Inspecteur gebonden aan afgegeven VAR, ondanks werkzaamheden voor slechts twee opdrachtgevers

Rechtbank Den Haag oordeelt dat de inspecteur is gebonden aan de voor 2009 afgegeven VAR-WUO, en dat deze VAR ook geldt voor de werkzaamheden voor A bv. X is voor dat jaar dan ook aan te merken als IB-ondernemer.

Belanghebbende, X, drijft sinds 1995 een onderneming als verkeersvlieger en vlieginstructeur in de luchtvaart. Hij huurt in Nederland een woning van zijn moeder. Tevens huurt hij een woning die hij als kantoorruimte gebruikt. In de jaren 2008-2013 werkt X voor A bv, en is hij in Polen gestationeerd.
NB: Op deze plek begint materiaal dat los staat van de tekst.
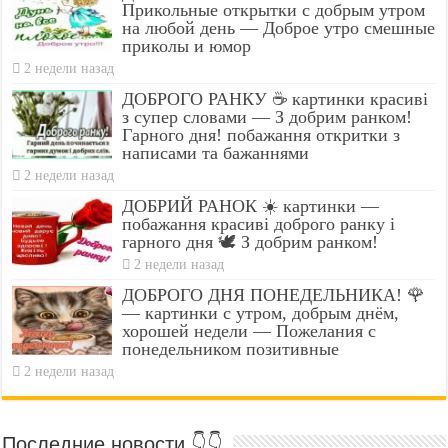
Прикольные открытки с добрым утром
на любой день — Доброе утро смешные
приколы и юмор
2 недели назад
ДОБРОГО РАНКУ ☕ картинки красиві
з супер словами — З добрим ранком!
Гарного дня! побажання откритки з
написами та бажаннями
2 недели назад
ДОБРИЙ РАНОК ☀️ картинки —
побажання красиві доброго ранку і
гарного дня 🕊️ З добрим ранком!
2 недели назад
ДОБРОГО ДНЯ ПОНЕДЕЛЬНИКА! 🌹
— картинки с утром, добрым днём,
хорошей недели — Пожелания с
понедельником позитивные
2 недели назад
Последние новости 👇👇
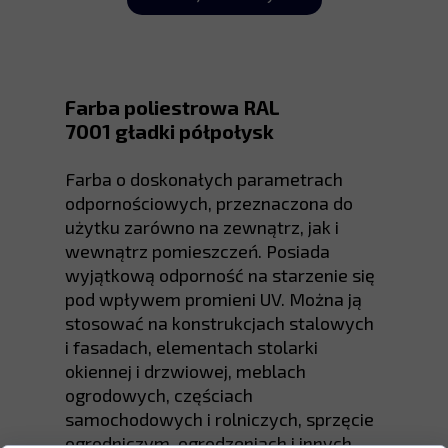
Farba poliestrowa RAL
7001 gładki półpołysk
Farba o doskonałych parametrach
odpornościowych, przeznaczona do
użytku zarówno na zewnątrz, jak i
wewnątrz pomieszczeń. Posiada
wyjątkową odporność na starzenie się
pod wpływem promieni UV. Można ją
stosować na konstrukcjach stalowych
i fasadach, elementach stolarki
okiennej i drzwiowej, meblach
ogrodowych, częściach
samochodowych i rolniczych, sprzęcie
ogrodniczym, ogrodzeniach i innych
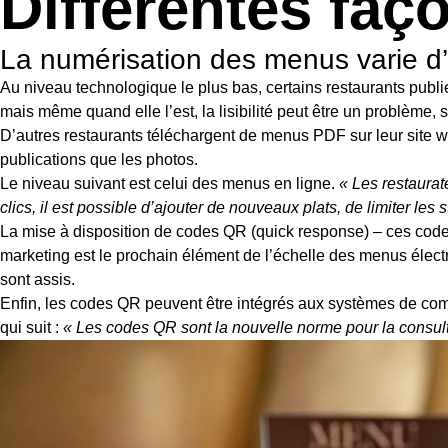
Différentes fa
La numérisation des menus varie d’
Au niveau technologique le plus bas, certains restaurants publ
mais même quand elle l’est, la lisibilité peut être un problème,
D’autres restaurants téléchargent de menus PDF sur leur site w
publications que les photos.
Le niveau suivant est celui des menus en ligne.
« Les restaurat
clics, il est possible d’ajouter de nouveaux plats, de limiter les
La mise à disposition de codes QR (quick response) – ces codes à
marketing est le prochain élément de l’échelle des menus électr
sont assis.
Enfin, les codes QR peuvent être intégrés aux systèmes de c
qui suit :
« Les codes QR sont la nouvelle norme pour la consult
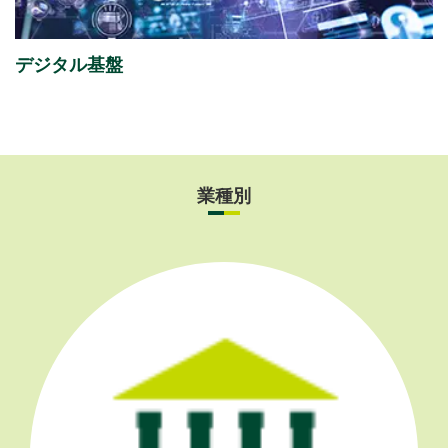
Day 2026」
出展のご案内
デジタル基盤
業種別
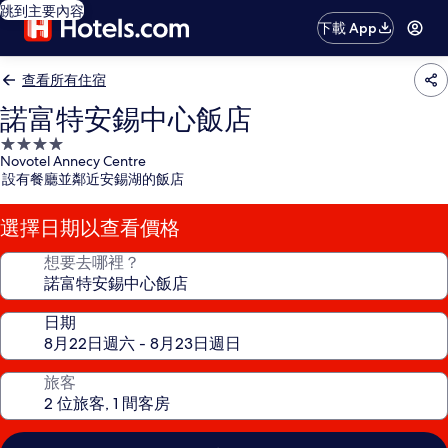
跳到主要內容
下載 App
查看所有住宿
諾富特安錫中心飯店
4.0
Novotel Annecy Centre
星
設有餐廳並鄰近安錫湖的飯店
級
住
選擇日期以查看價格
宿
想要去哪裡？
日期
旅客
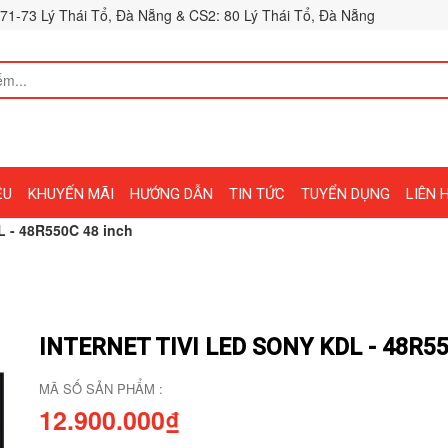
71-73 Lý Thái Tổ, Đà Nẵng & CS2: 80 Lý Thái Tổ, Đà Nẵng
ỆU
KHUYẾN MÃI
HƯỚNG DẪN
TIN TỨC
TUYỂN DỤNG
LIÊN 
L - 48R550C 48 inch
INTERNET TIVI LED SONY KDL - 48R5
MÃ SỐ SẢN PHẨM :
12.900.000₫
In 2009 en 2011 werkt X als vlieginstructeur in Nederland en Congo. Naar aanleiding van een boekenonderzoek stelt de inspecteur dat er sprake is van een dienstbetrekking tussen X en A bv. Hij corrigeert de IB-aangiften 2009 en 2011 van X op diverse punten.

Rechtbank Den Haag oordeelt dat de inspecteur is gebonden aan de voor 2009 afgegeven VAR-WUO, en dat deze VAR ook geldt voor de werkzaamheden voor A bv. X is volgens de rechtbank voor dat jaar dan ook aan te merken als IB-ondernemer. De rechtbank acht daarbij niet van belang dat X in zijn VAR-aanvraag heeft aangegeven dat hij vermoedde drie of meer opdrachtgevers te hebben, terwijl hij uiteindelijk in feite slechts twee (betalende) opdrachtgevers heeft gehad in 2009. Het vorenstaande leidt er dan ook toe dat de reiskosten tussen Nederland en Polen in 2009 aftrekbaar zijn. Ook de kosten ter zake van de woning die X als kantoorruimte gebruikt, zijn aftrekbaar. Voor 2011 geldt dat er sprake is van een dienstbetrekking tussen X en A bv, zodat de kosten voor de huisvesting in Polen niet aftrekbaar zijn. Voor zover X in 2011 kosten heeft gemaakt voor zijn onderneming, staat de rechtbank wel aftrek toe. De rechtbank vermindert de aanslagen.